● Task goal:
From the first line onward, reproduce the records exactly; the final line to include is the one holding "This screenshot has".
Data for the task START
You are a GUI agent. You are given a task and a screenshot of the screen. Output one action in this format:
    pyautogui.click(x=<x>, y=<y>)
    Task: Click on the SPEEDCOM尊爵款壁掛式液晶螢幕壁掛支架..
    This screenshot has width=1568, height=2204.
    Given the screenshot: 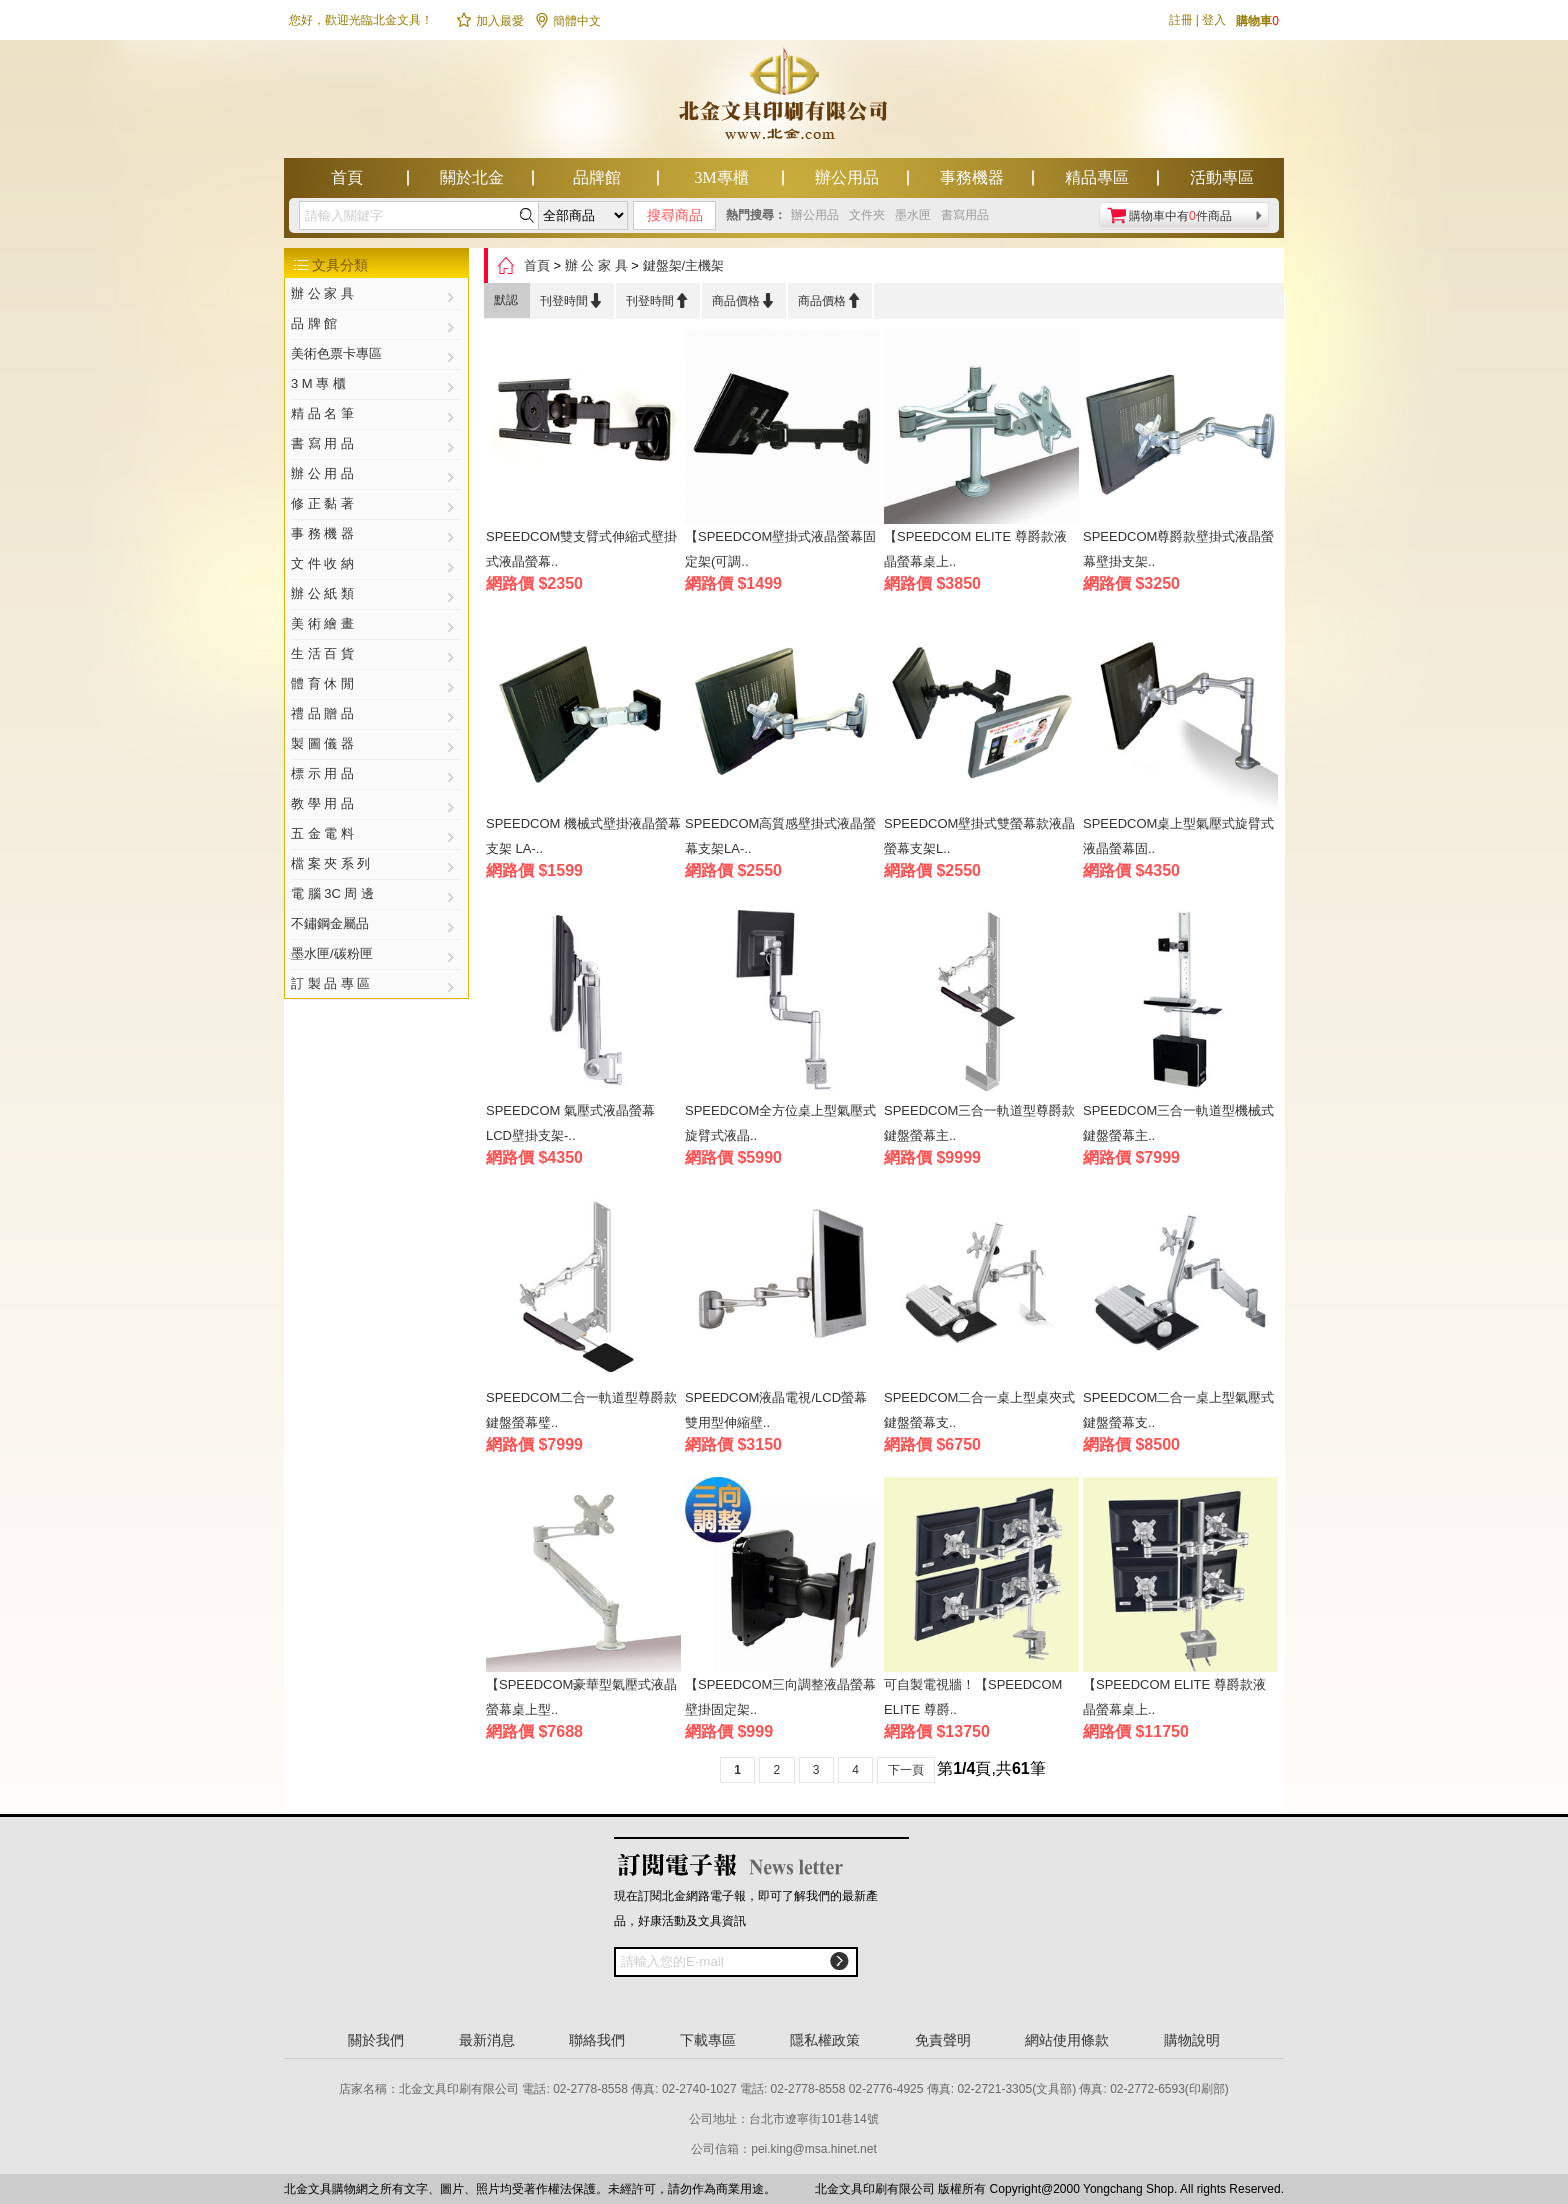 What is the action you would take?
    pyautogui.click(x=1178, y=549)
Data for the task END
● Solution to this task:
You are a GUI agent. You are given a task and a screenshot of the screen. Output one action in this format:
    pyautogui.click(x=<x>, y=<y>)
    Task: Click on the SPEEDCOM尊爵款壁掛式液晶螢幕壁掛支架..
    This screenshot has width=1568, height=2204.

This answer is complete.